### Problem statement
The answer must consist only of the lines in the records below from the line with "ce soit successivement" to the line with "Neem gerust contact", both included, copied word for word with every picture left out.

Provided records: Begin

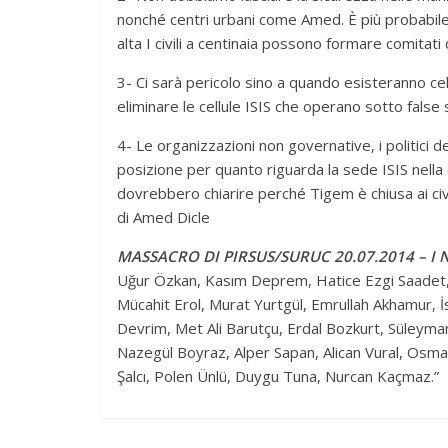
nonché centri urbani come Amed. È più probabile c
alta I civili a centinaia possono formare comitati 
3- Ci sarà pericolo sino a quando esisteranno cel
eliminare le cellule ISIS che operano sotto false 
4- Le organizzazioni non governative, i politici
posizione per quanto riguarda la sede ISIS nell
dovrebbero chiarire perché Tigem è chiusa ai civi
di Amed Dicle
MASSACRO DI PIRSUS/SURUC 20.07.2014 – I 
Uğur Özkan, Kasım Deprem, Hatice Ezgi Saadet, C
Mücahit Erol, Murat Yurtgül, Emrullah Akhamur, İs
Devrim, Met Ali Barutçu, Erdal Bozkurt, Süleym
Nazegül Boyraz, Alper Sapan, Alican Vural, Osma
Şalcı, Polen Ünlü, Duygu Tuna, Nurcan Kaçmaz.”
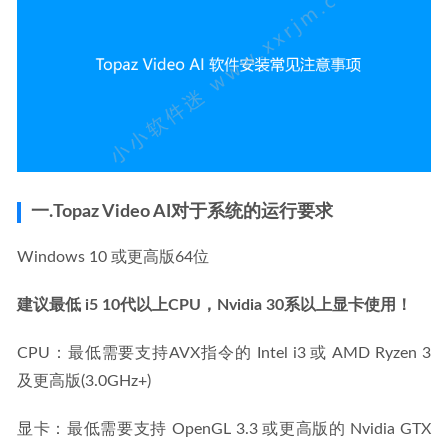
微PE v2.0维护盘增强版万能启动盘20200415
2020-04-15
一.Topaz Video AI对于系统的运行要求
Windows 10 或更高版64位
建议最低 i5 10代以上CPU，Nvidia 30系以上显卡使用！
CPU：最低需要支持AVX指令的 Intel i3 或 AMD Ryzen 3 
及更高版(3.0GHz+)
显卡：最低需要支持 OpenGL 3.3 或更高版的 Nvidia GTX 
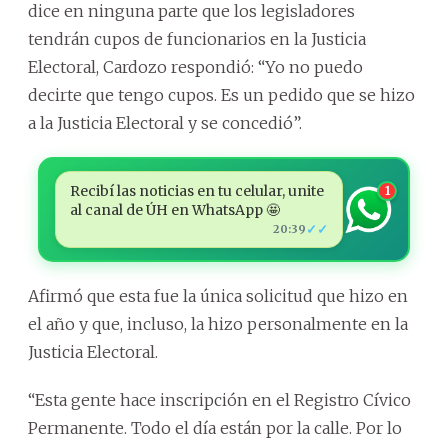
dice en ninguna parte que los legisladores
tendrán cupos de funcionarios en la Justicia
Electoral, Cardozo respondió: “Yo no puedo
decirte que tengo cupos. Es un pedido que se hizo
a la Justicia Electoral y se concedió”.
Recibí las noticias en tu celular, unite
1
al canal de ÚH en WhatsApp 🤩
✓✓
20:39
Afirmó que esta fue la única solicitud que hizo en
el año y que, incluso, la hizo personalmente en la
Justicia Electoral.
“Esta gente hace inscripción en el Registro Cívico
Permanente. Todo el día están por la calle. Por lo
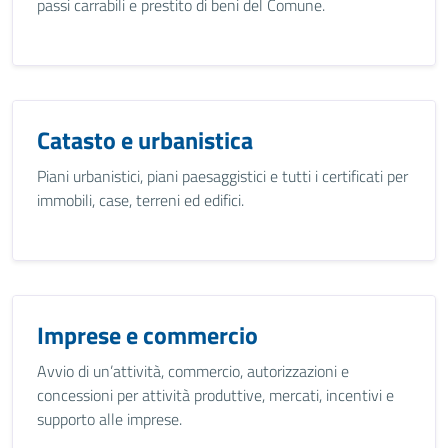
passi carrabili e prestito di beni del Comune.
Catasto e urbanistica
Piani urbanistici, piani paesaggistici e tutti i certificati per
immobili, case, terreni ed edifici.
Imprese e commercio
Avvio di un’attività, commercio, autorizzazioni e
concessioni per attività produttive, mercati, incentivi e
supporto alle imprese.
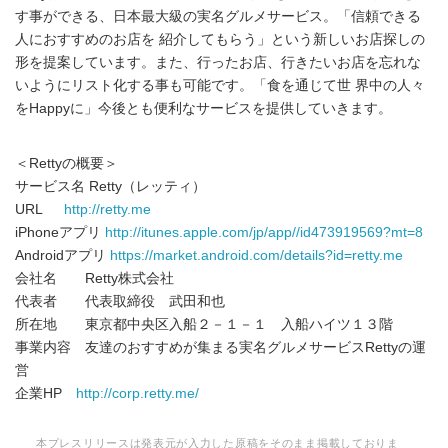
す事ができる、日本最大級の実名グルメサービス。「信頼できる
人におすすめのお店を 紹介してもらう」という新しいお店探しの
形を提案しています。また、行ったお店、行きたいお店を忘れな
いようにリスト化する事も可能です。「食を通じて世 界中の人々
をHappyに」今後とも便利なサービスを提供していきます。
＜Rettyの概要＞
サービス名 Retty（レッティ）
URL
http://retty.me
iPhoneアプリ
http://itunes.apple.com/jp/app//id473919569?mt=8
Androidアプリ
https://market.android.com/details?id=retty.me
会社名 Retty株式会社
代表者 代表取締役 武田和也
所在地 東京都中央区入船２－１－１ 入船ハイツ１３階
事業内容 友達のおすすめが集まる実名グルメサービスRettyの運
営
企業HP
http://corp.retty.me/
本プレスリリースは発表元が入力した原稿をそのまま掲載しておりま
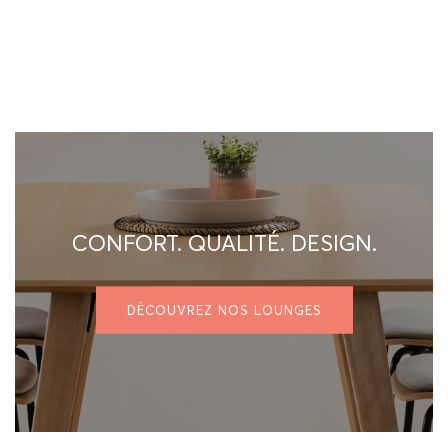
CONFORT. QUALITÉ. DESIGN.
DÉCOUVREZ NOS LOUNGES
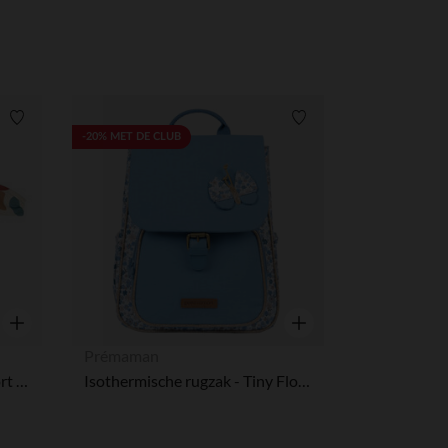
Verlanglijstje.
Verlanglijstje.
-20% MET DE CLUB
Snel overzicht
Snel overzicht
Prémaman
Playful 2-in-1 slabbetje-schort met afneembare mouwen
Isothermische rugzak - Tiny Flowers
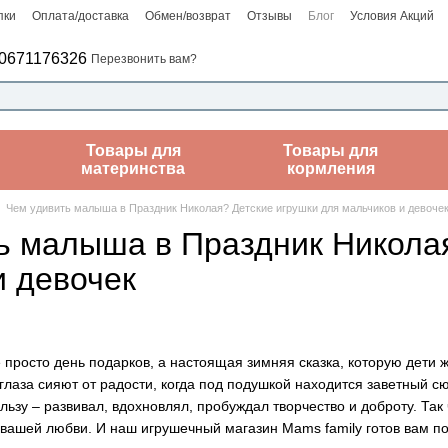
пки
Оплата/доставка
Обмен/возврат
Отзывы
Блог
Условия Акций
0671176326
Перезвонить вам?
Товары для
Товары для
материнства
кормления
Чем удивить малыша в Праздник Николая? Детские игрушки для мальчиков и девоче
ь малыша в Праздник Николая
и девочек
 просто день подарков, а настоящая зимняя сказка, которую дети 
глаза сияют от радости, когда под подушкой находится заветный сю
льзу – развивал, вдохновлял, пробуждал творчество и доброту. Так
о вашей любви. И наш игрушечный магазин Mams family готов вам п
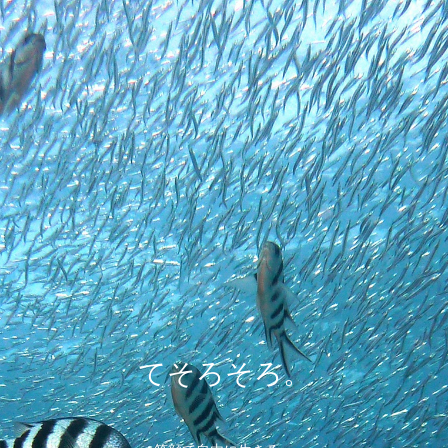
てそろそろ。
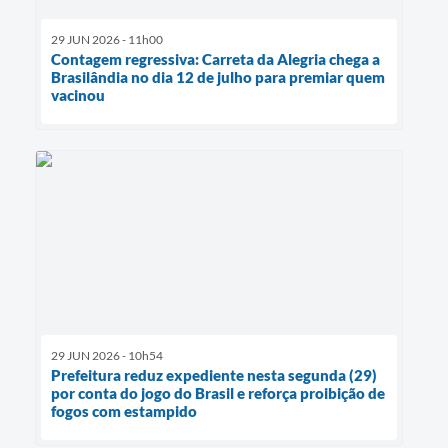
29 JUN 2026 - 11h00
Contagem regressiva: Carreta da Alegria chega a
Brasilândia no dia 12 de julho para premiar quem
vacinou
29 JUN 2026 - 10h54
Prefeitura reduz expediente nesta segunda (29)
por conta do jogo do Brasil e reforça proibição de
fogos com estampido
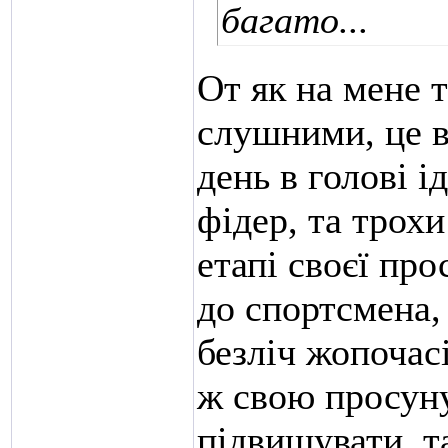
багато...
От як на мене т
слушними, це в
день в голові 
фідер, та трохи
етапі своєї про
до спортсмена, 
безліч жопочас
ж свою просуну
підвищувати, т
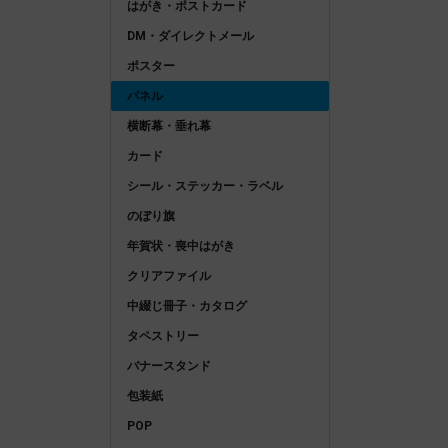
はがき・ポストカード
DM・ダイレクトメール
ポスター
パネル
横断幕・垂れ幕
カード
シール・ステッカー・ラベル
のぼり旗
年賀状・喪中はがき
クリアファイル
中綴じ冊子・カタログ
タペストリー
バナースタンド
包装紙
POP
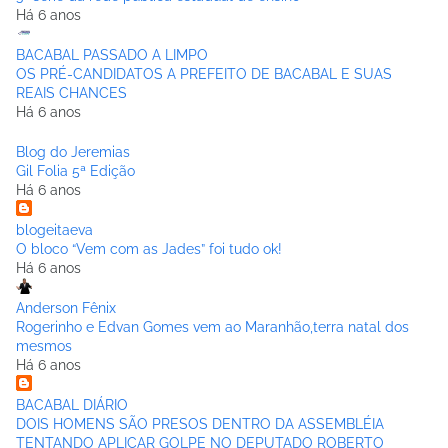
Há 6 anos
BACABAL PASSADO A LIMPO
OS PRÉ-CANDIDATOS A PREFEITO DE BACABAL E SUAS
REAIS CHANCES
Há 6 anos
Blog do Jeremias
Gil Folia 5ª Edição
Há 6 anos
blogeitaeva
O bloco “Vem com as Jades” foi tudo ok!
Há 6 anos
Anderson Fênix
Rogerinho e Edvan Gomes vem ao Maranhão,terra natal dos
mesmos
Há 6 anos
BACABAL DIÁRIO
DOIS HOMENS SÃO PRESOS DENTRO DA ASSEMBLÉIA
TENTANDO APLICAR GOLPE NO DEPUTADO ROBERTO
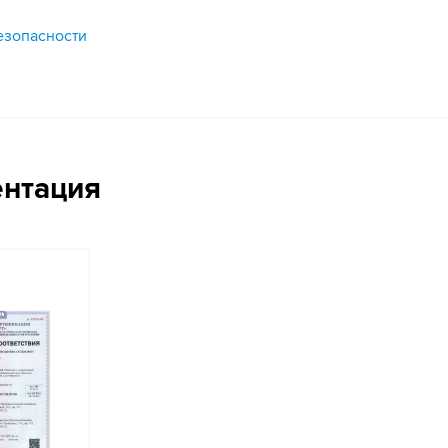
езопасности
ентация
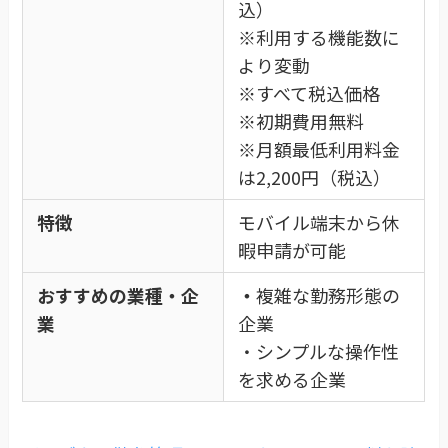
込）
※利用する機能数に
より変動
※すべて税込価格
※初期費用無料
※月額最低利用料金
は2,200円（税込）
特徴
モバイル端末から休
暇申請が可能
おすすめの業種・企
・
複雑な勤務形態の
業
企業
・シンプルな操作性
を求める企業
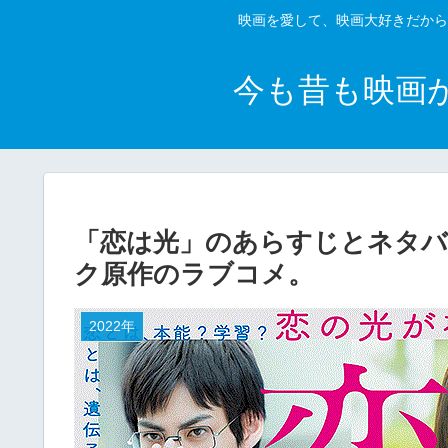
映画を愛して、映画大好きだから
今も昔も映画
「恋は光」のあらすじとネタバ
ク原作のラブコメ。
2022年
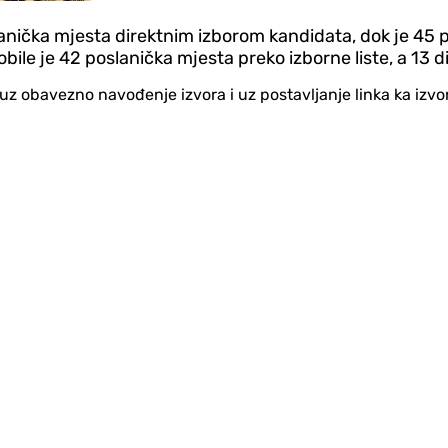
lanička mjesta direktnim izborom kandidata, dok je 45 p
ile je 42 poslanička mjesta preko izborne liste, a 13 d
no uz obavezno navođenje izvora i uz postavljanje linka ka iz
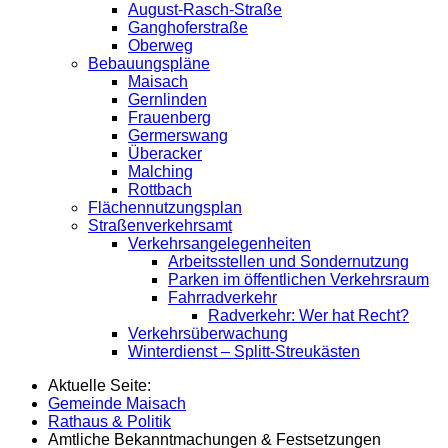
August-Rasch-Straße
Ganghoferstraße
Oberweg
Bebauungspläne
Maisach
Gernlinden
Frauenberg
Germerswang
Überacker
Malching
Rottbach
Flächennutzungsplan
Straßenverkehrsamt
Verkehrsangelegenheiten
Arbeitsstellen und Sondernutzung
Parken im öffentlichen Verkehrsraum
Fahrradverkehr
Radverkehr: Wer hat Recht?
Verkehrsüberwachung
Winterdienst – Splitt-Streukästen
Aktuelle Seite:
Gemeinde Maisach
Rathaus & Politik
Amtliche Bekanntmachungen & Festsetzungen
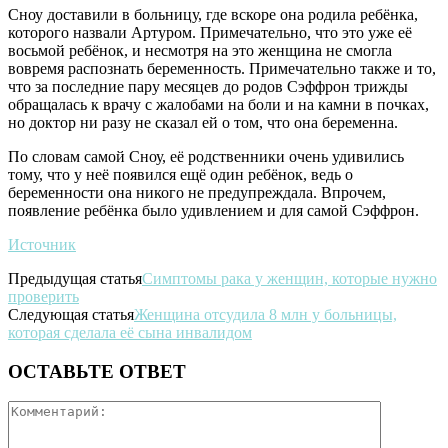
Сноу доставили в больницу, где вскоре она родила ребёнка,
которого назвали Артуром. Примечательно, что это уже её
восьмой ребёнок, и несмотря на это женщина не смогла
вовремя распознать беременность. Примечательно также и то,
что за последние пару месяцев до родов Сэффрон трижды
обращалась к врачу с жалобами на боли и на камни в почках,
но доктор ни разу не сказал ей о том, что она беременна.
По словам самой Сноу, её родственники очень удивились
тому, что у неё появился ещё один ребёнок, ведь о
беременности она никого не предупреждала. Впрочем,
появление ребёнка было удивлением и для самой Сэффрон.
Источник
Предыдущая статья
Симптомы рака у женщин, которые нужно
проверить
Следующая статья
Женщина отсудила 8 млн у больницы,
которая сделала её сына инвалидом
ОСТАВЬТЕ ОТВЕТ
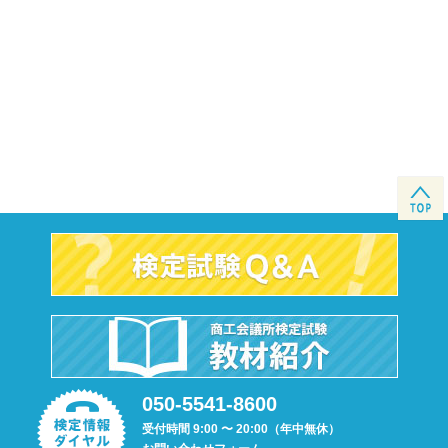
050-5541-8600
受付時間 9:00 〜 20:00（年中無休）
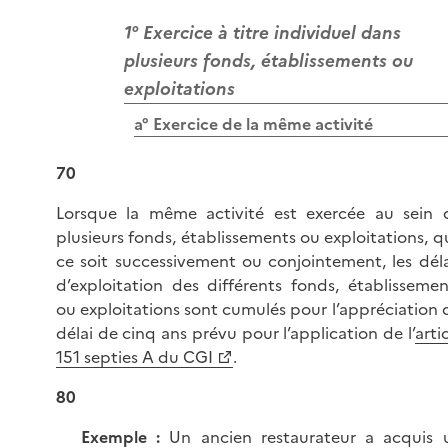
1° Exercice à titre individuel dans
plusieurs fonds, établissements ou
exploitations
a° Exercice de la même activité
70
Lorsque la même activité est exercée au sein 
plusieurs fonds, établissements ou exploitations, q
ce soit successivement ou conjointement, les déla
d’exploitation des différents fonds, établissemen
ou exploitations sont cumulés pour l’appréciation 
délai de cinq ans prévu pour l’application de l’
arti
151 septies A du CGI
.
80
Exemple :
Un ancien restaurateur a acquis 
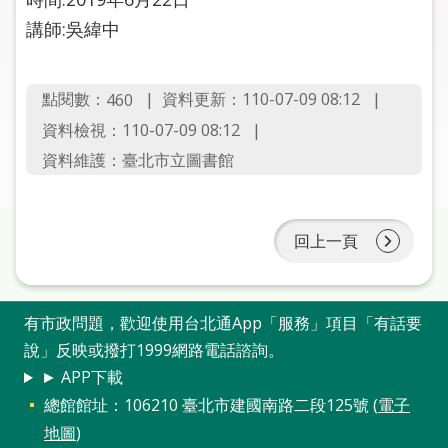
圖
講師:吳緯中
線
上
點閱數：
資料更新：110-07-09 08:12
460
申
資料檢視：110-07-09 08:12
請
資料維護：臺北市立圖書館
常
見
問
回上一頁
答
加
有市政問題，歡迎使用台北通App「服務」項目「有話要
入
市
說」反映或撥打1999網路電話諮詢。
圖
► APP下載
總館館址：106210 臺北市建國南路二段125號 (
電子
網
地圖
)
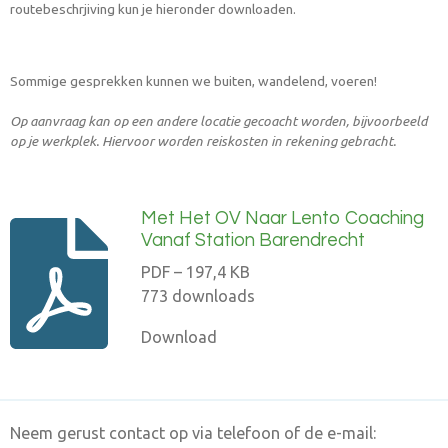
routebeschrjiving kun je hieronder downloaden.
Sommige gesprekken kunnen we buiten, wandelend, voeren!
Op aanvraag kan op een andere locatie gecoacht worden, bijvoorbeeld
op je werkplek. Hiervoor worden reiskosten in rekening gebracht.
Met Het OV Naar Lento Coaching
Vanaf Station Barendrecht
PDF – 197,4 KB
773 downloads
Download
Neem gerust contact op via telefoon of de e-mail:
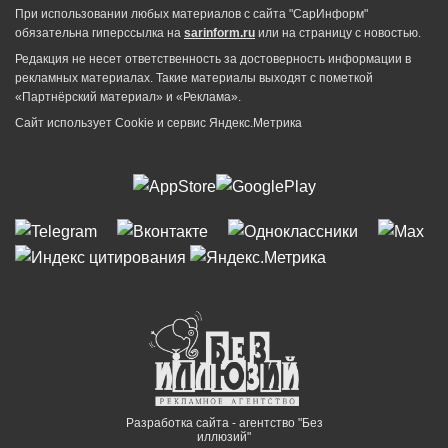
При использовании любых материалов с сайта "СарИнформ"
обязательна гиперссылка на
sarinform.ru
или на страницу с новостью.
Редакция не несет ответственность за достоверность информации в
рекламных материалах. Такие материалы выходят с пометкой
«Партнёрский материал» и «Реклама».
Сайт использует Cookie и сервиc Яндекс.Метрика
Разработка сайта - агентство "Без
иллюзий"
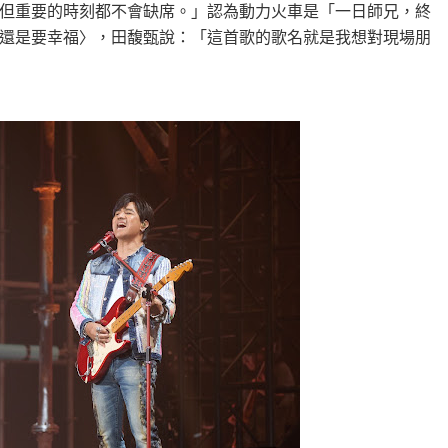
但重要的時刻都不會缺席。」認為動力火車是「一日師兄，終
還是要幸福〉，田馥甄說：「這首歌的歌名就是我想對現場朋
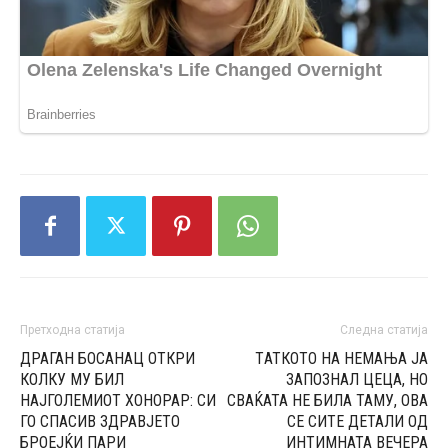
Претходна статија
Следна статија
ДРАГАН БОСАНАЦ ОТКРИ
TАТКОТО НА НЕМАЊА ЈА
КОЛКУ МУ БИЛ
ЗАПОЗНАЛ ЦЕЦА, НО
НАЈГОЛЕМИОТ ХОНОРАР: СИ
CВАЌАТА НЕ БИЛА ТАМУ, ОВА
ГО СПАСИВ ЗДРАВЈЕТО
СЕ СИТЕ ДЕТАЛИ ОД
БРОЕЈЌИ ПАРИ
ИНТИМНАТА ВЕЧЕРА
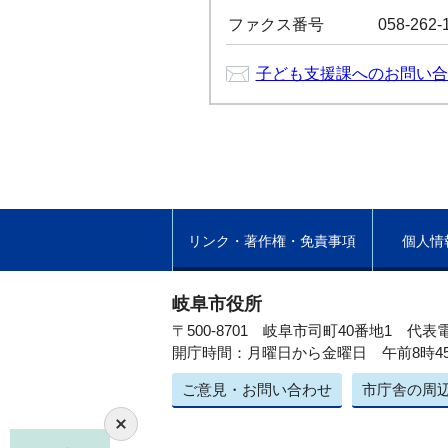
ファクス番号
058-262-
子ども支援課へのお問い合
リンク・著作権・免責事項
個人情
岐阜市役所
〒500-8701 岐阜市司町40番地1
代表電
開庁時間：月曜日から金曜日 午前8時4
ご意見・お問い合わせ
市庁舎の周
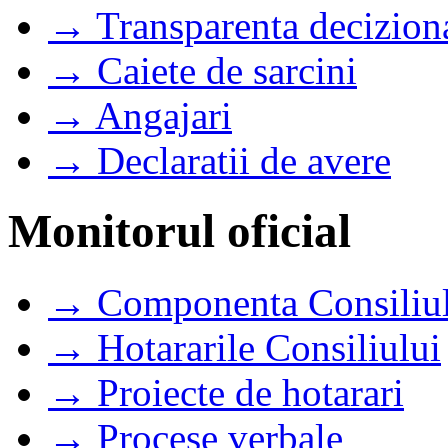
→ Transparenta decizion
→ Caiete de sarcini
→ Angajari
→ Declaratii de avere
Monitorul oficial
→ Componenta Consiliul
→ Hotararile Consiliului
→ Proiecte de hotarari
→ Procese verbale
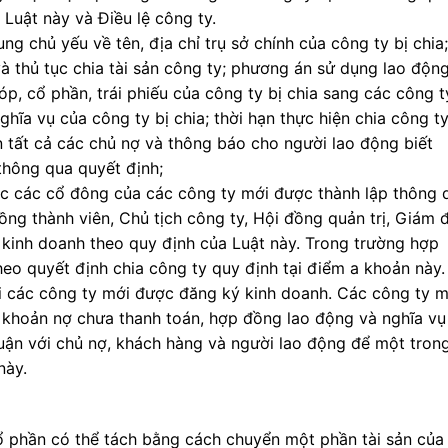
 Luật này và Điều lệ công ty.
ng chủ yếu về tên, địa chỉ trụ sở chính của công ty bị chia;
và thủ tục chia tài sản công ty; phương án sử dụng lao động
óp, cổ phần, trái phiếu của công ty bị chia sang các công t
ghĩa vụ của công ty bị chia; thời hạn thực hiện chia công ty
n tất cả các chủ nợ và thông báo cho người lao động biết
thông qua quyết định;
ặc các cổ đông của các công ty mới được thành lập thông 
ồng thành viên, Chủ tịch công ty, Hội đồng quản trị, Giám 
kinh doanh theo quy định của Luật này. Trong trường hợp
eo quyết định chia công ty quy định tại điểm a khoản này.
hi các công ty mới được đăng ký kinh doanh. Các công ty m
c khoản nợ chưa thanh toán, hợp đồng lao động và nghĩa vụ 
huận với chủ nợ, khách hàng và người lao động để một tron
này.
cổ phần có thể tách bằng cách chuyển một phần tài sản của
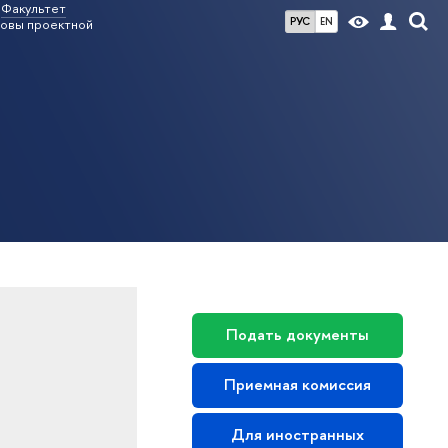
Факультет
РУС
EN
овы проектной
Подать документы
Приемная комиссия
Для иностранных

Provided records: End

### Result of this exercise
ce soit successivement ou conjointement, les déla
d’exploitation des différents fonds, établissemen
ou exploitations sont cumulés pour l’appréciation 
délai de cinq ans prévu pour l’application de l’
arti
151 septies A du CGI
.
80
Exemple :
Un ancien restaurateur a acquis 
圖
講師:吳緯中
線
上
點閱數：
資料更新：110-07-09 08:12
460
申
資料檢視：110-07-09 08:12
請
資料維護：臺北市立圖書館
常
見
問
回上一頁
答
加
有市政問題，歡迎使用台北通App「服務」項目「有話要
入
市
說」反映或撥打1999網路電話諮詢。
圖
► APP下載
總館館址：106210 臺北市建國南路二段125號 (
電子
網
地圖
)
routebeschrjiving kun je hieronder downloaden.
Sommige gesprekken kunnen we buiten, wandelend, voeren!
Op aanvraag kan op een andere locatie gecoacht worden, bijvoorbeeld
op je werkplek. Hiervoor worden reiskosten in rekening gebracht.
Met Het OV Naar Lento Coaching
Vanaf Station Barendrecht
PDF – 197,4 KB
773 downloads
Download
Neem gerust contact op via telefoon of de e-mail:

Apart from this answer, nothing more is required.